As per NSE data, foreign investors sold equities worth Rs. 13,720.53 crores against the purchase of Rs. 9,060.88 crores across NSE and BSE. This means the net FPI/FII investment was a negative Rs. 4661.51crores. The values are based on the USD-INR conversion rate of Rs. 74.50.

This is proof that foreign investors are taking the money out. However, we don’t think it’s a matter of concern. We need to go back in time a bit to understand this.

In 2019, FII inflows stood at $14.2bn. 2020 was the second year in a row when the foreign money inflow into Indian equities was the highest among emerging markets. The Indian equities attracted over $23bn from foreign institutional investors last year.
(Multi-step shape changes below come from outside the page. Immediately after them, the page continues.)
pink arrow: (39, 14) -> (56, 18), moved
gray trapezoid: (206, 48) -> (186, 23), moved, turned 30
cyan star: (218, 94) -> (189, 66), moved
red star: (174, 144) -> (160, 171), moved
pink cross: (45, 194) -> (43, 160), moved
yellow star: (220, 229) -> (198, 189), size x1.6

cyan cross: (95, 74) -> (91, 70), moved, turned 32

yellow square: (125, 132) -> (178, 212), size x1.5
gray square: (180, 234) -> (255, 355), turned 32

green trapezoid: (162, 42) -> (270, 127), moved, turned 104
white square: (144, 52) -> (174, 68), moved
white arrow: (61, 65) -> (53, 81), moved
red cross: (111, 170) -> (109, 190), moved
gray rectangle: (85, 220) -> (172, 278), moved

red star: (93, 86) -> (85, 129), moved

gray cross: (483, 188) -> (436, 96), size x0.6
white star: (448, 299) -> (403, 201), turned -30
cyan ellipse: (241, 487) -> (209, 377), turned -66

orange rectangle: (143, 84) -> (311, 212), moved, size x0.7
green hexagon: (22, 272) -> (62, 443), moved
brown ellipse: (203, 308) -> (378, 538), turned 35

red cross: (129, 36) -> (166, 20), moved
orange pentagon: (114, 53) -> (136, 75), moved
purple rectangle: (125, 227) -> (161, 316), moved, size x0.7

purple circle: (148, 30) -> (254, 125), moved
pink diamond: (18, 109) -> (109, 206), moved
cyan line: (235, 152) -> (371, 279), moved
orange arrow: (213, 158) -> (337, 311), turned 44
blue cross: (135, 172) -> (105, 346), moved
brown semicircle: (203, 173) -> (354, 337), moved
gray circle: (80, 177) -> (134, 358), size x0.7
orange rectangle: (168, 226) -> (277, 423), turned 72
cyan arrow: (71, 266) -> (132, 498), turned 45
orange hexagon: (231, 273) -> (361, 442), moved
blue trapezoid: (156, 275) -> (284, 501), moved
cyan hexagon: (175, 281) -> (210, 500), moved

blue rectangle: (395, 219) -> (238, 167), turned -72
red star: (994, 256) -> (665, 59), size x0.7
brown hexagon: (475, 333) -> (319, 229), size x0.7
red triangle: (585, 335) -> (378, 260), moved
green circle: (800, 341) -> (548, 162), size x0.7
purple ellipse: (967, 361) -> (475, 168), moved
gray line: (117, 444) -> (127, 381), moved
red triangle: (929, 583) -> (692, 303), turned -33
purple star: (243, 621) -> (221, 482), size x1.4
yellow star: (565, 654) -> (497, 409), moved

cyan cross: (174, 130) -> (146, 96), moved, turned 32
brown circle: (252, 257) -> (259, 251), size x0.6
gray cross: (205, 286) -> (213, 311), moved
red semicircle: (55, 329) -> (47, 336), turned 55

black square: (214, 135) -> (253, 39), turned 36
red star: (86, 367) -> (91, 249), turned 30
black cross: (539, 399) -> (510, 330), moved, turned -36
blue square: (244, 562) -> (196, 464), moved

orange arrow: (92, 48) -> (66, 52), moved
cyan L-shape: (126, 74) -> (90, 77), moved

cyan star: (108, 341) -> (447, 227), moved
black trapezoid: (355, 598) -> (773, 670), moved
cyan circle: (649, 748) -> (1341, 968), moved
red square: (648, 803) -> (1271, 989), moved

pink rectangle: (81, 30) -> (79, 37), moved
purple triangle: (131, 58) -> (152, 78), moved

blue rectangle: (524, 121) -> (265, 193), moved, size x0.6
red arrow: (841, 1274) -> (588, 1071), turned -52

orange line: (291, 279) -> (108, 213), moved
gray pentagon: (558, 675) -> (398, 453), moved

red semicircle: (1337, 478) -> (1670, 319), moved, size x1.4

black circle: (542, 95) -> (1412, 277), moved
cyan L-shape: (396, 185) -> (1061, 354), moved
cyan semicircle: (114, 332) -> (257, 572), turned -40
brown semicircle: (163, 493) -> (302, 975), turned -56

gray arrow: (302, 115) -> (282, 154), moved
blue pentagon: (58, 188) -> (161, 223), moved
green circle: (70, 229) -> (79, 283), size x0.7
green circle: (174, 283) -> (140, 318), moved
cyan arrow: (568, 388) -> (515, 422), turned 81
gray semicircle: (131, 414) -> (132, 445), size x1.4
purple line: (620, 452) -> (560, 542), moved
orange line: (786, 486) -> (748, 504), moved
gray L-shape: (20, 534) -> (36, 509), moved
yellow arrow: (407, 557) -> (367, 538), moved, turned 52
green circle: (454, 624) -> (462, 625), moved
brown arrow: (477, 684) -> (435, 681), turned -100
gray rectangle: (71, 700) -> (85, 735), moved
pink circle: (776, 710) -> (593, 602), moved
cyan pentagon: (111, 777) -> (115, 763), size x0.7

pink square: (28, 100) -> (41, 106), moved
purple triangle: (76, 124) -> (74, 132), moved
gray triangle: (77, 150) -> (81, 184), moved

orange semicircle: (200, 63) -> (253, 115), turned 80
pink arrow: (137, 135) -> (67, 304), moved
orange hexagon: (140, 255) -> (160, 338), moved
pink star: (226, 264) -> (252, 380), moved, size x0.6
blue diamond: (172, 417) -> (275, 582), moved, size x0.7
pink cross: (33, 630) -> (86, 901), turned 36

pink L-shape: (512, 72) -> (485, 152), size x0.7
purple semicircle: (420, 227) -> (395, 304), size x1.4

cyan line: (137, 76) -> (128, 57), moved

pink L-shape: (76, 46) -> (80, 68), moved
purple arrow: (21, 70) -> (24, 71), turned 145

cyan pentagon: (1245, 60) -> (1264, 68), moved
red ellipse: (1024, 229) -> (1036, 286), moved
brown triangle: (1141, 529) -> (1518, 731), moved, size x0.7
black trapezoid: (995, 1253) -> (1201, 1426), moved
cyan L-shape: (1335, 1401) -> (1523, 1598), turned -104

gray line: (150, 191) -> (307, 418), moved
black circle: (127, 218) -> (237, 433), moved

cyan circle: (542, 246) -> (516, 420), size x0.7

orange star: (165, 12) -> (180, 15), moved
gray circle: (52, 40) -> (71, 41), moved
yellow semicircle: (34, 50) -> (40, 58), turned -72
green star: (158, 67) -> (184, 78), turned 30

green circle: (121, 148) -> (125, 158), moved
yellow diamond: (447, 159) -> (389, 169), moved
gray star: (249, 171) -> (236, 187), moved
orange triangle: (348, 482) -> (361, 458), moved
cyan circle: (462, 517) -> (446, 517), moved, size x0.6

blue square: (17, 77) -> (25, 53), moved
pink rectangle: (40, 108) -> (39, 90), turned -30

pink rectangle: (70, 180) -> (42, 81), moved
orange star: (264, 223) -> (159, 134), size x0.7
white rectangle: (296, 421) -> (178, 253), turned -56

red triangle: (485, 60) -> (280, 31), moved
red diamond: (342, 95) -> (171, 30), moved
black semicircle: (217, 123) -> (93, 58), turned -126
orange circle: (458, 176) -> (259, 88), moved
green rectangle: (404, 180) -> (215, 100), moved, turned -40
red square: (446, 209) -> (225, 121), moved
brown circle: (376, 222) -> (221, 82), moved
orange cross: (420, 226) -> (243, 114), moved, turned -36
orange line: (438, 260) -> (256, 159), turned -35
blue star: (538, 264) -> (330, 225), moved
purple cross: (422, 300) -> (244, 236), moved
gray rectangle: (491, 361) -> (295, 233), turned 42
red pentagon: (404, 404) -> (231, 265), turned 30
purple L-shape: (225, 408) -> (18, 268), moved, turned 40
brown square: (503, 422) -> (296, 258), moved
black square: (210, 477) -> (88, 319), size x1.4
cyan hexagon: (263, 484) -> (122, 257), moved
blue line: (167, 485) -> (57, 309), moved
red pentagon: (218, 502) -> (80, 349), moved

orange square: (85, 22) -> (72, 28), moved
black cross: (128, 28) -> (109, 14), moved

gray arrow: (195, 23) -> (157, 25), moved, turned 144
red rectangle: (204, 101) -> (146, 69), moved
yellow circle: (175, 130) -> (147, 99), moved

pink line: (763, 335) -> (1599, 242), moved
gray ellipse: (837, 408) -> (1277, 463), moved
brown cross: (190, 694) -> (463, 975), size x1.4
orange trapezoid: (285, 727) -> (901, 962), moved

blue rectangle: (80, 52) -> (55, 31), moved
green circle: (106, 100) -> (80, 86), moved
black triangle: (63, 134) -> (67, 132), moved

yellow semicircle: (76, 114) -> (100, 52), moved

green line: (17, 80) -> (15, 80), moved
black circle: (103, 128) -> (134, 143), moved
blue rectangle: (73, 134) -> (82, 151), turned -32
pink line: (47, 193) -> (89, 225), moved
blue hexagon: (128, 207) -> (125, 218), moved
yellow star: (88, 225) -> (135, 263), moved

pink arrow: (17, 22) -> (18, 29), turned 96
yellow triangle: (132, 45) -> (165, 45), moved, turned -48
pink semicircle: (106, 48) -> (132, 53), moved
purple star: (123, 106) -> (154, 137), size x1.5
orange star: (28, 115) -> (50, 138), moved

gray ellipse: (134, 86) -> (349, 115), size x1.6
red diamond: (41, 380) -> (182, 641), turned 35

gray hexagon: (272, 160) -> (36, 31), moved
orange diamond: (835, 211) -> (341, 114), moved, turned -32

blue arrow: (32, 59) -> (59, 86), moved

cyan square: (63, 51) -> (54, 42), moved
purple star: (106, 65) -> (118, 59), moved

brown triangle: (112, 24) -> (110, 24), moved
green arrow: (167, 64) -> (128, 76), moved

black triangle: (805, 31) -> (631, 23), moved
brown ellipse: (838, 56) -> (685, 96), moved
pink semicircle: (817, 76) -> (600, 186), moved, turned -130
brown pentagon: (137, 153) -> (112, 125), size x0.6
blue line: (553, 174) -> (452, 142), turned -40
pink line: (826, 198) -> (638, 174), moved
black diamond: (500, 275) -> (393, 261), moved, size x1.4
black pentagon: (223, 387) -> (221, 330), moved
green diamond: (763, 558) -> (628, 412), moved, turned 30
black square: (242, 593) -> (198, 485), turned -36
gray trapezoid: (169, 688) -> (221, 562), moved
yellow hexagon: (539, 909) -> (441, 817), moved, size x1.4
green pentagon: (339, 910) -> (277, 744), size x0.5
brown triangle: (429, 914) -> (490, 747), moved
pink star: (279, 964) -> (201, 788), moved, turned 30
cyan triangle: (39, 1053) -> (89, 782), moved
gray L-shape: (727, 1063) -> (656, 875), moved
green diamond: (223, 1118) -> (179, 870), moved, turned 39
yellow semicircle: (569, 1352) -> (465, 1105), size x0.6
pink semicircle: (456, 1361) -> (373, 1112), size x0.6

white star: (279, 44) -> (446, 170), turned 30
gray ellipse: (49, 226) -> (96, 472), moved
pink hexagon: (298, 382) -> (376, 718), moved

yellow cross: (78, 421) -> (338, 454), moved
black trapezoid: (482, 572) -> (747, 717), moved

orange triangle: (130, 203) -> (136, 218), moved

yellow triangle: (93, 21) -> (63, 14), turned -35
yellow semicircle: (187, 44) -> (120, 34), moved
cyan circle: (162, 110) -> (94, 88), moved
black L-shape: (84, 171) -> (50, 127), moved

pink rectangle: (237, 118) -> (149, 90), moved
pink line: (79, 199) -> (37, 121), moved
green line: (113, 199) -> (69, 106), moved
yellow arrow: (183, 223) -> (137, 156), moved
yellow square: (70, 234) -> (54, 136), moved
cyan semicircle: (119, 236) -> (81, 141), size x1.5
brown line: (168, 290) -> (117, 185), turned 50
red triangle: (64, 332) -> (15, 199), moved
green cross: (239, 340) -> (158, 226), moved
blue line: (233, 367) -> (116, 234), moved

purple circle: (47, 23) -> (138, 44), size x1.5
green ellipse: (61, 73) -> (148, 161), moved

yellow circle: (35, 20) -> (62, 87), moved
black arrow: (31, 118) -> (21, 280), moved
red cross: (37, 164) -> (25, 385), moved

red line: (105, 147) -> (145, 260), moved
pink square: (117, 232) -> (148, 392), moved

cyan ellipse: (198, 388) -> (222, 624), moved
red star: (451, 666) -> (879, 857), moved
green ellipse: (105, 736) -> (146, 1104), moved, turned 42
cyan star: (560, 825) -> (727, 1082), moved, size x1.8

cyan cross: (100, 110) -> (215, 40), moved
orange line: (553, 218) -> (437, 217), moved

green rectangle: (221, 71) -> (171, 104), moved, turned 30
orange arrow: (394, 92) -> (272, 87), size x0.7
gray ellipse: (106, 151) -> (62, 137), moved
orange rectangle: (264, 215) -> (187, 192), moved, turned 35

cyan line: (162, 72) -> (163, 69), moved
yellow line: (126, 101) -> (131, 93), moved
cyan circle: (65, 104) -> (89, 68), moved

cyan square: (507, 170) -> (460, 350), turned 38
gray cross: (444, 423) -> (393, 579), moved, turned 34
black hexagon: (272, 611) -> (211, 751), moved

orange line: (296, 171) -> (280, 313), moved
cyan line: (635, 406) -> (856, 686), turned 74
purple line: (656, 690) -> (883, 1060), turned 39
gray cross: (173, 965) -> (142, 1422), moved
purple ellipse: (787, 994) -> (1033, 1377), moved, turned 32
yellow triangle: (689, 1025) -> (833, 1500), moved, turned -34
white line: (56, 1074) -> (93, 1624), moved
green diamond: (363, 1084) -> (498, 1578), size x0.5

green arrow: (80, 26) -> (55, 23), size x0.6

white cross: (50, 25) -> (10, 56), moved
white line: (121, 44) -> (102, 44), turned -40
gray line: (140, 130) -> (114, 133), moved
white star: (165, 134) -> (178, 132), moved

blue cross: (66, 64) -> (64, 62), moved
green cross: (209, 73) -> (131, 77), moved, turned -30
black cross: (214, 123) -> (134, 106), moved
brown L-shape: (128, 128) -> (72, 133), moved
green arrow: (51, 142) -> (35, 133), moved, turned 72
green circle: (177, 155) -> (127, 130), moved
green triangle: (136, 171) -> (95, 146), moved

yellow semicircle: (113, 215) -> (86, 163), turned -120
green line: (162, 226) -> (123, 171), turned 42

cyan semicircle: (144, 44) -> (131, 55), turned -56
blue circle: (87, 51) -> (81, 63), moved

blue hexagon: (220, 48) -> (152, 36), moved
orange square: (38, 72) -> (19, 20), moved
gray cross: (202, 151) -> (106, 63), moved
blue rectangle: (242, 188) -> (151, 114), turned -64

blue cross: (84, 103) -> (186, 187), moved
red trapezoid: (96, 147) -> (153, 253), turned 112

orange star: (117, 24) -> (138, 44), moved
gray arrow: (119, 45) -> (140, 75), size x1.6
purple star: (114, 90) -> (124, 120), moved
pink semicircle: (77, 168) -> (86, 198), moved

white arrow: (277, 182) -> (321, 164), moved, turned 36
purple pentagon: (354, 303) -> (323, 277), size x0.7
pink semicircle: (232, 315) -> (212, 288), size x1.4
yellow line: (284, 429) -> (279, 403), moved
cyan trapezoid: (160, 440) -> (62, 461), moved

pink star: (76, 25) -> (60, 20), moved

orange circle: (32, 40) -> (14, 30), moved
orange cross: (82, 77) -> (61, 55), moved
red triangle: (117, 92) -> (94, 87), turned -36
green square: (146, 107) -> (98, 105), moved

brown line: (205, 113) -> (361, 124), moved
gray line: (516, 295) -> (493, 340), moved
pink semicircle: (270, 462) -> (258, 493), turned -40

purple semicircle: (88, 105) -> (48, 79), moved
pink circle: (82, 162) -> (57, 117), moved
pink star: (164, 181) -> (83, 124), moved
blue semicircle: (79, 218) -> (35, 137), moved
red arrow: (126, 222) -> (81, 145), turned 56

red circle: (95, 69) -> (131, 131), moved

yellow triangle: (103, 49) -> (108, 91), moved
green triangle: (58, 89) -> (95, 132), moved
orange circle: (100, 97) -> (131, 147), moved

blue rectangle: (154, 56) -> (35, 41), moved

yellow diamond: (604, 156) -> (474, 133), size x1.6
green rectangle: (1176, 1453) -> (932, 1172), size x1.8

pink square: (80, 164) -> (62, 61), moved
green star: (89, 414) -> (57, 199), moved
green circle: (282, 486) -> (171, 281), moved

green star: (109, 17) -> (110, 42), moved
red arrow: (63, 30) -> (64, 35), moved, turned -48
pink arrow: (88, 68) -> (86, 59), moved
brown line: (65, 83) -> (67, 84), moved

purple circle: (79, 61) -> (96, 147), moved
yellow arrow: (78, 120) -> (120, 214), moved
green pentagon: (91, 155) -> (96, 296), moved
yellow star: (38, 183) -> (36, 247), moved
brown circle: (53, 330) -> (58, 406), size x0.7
The large influx of investments helped both Sensex and Nifty grow ~80% from the lows of 23rd March 2020. The broader markets also took part in the run and beat the benchmark indices. Nifty mid-cap and small-cap grew over 100% last year.

This means, FIIs made a lot of money through Indian equities. And now they are booking profits and taking some money off the table.

As Indian markets seem overvalued, they may have moved to cheaper markets like China for the short-term.

The past few months were rough for the Chinese market. But as things have started to cool off in the country after a series of government clampdowns and Evergrande crisis, the Chinese markets have become cheaper.

We may now see a similar rally in other markets in the short-term.

Does this mean the Indian markets have lost their charm?

It’s the role valuation is playing at this moment and the fact that foreign investors have made a lot of money from Indian markets.

Andrew Holland, CEO, Avendus Capital Alternate Strategies believes the FIIs will come back to India.

The government has announced a series of reforms in the past few months such as the National Monetization Pipeline, Retail Direct Scheme, disinvestment plans to name a few.

We still have to witness the benefits of the government spending – whether it is on infrastructure, roads etc.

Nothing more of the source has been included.